▶ Exercise prompt
Write out every entry in full. Leave nothing out.

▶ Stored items
━━━━━━━━━━━━━━━━━━━━
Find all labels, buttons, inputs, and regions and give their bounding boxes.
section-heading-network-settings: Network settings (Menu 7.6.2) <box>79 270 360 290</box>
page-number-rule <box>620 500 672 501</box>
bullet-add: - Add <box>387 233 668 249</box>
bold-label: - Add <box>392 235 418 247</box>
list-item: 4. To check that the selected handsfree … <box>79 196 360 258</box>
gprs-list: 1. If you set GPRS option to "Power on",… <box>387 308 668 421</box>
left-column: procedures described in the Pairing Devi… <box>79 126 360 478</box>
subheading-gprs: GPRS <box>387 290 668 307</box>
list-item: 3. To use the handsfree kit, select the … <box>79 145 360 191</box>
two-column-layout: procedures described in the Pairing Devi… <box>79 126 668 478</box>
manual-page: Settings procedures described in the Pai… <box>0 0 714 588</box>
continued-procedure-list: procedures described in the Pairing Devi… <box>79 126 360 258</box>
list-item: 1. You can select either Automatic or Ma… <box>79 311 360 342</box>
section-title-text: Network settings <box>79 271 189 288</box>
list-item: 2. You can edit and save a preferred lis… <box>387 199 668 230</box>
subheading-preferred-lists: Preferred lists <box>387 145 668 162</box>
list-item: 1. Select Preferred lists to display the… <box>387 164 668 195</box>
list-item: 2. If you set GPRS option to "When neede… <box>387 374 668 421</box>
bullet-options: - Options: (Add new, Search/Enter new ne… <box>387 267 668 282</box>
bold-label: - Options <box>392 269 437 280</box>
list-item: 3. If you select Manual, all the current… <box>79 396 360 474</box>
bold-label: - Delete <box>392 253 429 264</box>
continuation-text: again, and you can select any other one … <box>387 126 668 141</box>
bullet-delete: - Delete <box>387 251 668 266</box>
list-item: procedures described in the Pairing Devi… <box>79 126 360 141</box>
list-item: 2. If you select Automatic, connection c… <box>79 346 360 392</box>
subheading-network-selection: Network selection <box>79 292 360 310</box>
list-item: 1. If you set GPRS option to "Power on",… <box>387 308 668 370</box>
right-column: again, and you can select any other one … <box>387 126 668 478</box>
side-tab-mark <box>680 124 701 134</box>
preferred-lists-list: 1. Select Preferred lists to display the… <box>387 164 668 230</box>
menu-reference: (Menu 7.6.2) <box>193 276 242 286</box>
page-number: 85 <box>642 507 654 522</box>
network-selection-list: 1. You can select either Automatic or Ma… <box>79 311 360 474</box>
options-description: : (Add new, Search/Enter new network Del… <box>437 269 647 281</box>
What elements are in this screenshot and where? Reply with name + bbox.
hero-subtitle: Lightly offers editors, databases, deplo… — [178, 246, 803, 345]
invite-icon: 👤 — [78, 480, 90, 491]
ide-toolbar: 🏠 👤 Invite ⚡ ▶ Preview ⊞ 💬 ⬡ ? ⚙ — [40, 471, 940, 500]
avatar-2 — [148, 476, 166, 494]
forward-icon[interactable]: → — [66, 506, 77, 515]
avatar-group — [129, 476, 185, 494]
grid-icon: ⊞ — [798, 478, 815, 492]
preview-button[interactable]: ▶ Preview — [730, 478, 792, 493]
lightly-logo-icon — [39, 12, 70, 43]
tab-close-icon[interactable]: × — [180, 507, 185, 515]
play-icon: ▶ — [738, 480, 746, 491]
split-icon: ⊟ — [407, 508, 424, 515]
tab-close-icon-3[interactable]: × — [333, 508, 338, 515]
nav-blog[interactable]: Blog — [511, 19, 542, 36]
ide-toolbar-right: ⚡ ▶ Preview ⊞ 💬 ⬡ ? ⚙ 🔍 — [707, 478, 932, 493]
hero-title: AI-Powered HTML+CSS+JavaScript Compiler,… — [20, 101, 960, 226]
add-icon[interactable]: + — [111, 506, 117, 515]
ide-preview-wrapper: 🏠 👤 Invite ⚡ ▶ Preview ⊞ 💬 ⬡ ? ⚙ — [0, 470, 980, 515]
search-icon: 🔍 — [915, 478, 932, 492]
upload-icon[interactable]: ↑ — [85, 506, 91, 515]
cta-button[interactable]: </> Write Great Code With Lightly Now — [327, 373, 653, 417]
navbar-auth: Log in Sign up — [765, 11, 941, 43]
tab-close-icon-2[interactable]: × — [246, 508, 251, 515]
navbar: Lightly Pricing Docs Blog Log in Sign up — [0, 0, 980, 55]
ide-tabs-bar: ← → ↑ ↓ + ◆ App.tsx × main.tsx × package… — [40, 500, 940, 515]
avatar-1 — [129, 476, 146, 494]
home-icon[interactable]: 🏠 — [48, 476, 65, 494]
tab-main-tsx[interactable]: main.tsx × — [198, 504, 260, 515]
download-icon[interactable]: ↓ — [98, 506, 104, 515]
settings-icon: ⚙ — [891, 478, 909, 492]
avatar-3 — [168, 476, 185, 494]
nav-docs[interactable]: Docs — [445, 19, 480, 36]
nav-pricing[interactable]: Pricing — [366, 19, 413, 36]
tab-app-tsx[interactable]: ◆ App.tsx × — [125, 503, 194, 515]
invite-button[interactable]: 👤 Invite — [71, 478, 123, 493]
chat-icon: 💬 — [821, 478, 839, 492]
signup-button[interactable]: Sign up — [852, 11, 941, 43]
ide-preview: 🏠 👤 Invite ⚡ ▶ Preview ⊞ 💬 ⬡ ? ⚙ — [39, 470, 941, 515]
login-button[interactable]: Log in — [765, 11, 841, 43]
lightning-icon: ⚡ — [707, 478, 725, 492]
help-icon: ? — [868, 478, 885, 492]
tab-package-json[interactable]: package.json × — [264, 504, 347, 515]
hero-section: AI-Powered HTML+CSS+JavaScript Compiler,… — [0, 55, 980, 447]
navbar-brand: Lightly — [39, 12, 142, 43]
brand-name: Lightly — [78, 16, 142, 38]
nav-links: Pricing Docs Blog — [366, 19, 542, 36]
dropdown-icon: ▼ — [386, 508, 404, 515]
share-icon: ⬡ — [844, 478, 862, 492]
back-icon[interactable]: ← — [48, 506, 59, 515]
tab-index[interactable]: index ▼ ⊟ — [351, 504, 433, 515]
━━━━━━━━━━━━━━━━━━━━
▶ Answer section
Find all labels, buttons, inputs, and regions and give their bounding boxes.
section-heading-network-settings: Network settings (Menu 7.6.2) <box>79 270 360 290</box>
page-number-rule <box>620 500 672 501</box>
bullet-add: - Add <box>387 233 668 249</box>
bold-label: - Add <box>392 235 418 247</box>
list-item: 4. To check that the selected handsfree … <box>79 196 360 258</box>
gprs-list: 1. If you set GPRS option to "Power on",… <box>387 308 668 421</box>
left-column: procedures described in the Pairing Devi… <box>79 126 360 478</box>
subheading-gprs: GPRS <box>387 290 668 307</box>
list-item: 3. To use the handsfree kit, select the … <box>79 145 360 191</box>
two-column-layout: procedures described in the Pairing Devi… <box>79 126 668 478</box>
manual-page: Settings procedures described in the Pai… <box>0 0 714 588</box>
continued-procedure-list: procedures described in the Pairing Devi… <box>79 126 360 258</box>
list-item: 1. You can select either Automatic or Ma… <box>79 311 360 342</box>
section-title-text: Network settings <box>79 271 189 288</box>
list-item: 2. You can edit and save a preferred lis… <box>387 199 668 230</box>
subheading-preferred-lists: Preferred lists <box>387 145 668 162</box>
list-item: 1. Select Preferred lists to display the… <box>387 164 668 195</box>
list-item: 2. If you set GPRS option to "When neede… <box>387 374 668 421</box>
bullet-options: - Options: (Add new, Search/Enter new ne… <box>387 267 668 282</box>
bold-label: - Options <box>392 269 437 280</box>
list-item: 3. If you select Manual, all the current… <box>79 396 360 474</box>
bold-label: - Delete <box>392 253 429 264</box>
continuation-text: again, and you can select any other one … <box>387 126 668 141</box>
bullet-delete: - Delete <box>387 251 668 266</box>
list-item: procedures described in the Pairing Devi… <box>79 126 360 141</box>
list-item: 2. If you select Automatic, connection c… <box>79 346 360 392</box>
subheading-network-selection: Network selection <box>79 292 360 310</box>
list-item: 1. If you set GPRS option to "Power on",… <box>387 308 668 370</box>
right-column: again, and you can select any other one … <box>387 126 668 478</box>
side-tab-mark <box>680 124 701 134</box>
preferred-lists-list: 1. Select Preferred lists to display the… <box>387 164 668 230</box>
menu-reference: (Menu 7.6.2) <box>193 276 242 286</box>
page-number: 85 <box>642 507 654 522</box>
network-selection-list: 1. You can select either Automatic or Ma… <box>79 311 360 474</box>
options-description: : (Add new, Search/Enter new network Del… <box>437 269 647 281</box>
What elements are in this screenshot and where? Reply with name + bbox.
hero-subtitle: Lightly offers editors, databases, deplo… — [178, 246, 803, 345]
invite-icon: 👤 — [78, 480, 90, 491]
ide-toolbar: 🏠 👤 Invite ⚡ ▶ Preview ⊞ 💬 ⬡ ? ⚙ — [40, 471, 940, 500]
avatar-2 — [148, 476, 166, 494]
forward-icon[interactable]: → — [66, 506, 77, 515]
avatar-group — [129, 476, 185, 494]
grid-icon: ⊞ — [798, 478, 815, 492]
preview-button[interactable]: ▶ Preview — [730, 478, 792, 493]
lightly-logo-icon — [39, 12, 70, 43]
tab-close-icon[interactable]: × — [180, 507, 185, 515]
play-icon: ▶ — [738, 480, 746, 491]
split-icon: ⊟ — [407, 508, 424, 515]
tab-close-icon-3[interactable]: × — [333, 508, 338, 515]
nav-blog[interactable]: Blog — [511, 19, 542, 36]
ide-toolbar-right: ⚡ ▶ Preview ⊞ 💬 ⬡ ? ⚙ 🔍 — [707, 478, 932, 493]
hero-title: AI-Powered HTML+CSS+JavaScript Compiler,… — [20, 101, 960, 226]
add-icon[interactable]: + — [111, 506, 117, 515]
ide-preview-wrapper: 🏠 👤 Invite ⚡ ▶ Preview ⊞ 💬 ⬡ ? ⚙ — [0, 470, 980, 515]
search-icon: 🔍 — [915, 478, 932, 492]
upload-icon[interactable]: ↑ — [85, 506, 91, 515]
cta-button[interactable]: </> Write Great Code With Lightly Now — [327, 373, 653, 417]
navbar-auth: Log in Sign up — [765, 11, 941, 43]
tab-close-icon-2[interactable]: × — [246, 508, 251, 515]
navbar: Lightly Pricing Docs Blog Log in Sign up — [0, 0, 980, 55]
ide-tabs-bar: ← → ↑ ↓ + ◆ App.tsx × main.tsx × package… — [40, 500, 940, 515]
avatar-1 — [129, 476, 146, 494]
home-icon[interactable]: 🏠 — [48, 476, 65, 494]
tab-main-tsx[interactable]: main.tsx × — [198, 504, 260, 515]
download-icon[interactable]: ↓ — [98, 506, 104, 515]
settings-icon: ⚙ — [891, 478, 909, 492]
avatar-3 — [168, 476, 185, 494]
nav-docs[interactable]: Docs — [445, 19, 480, 36]
nav-pricing[interactable]: Pricing — [366, 19, 413, 36]
tab-app-tsx[interactable]: ◆ App.tsx × — [125, 503, 194, 515]
invite-button[interactable]: 👤 Invite — [71, 478, 123, 493]
chat-icon: 💬 — [821, 478, 839, 492]
signup-button[interactable]: Sign up — [852, 11, 941, 43]
ide-preview: 🏠 👤 Invite ⚡ ▶ Preview ⊞ 💬 ⬡ ? ⚙ — [39, 470, 941, 515]
login-button[interactable]: Log in — [765, 11, 841, 43]
lightning-icon: ⚡ — [707, 478, 725, 492]
help-icon: ? — [868, 478, 885, 492]
tab-package-json[interactable]: package.json × — [264, 504, 347, 515]
hero-section: AI-Powered HTML+CSS+JavaScript Compiler,… — [0, 55, 980, 447]
navbar-brand: Lightly — [39, 12, 142, 43]
brand-name: Lightly — [78, 16, 142, 38]
nav-links: Pricing Docs Blog — [366, 19, 542, 36]
dropdown-icon: ▼ — [386, 508, 404, 515]
share-icon: ⬡ — [844, 478, 862, 492]
back-icon[interactable]: ← — [48, 506, 59, 515]
tab-index[interactable]: index ▼ ⊟ — [351, 504, 433, 515]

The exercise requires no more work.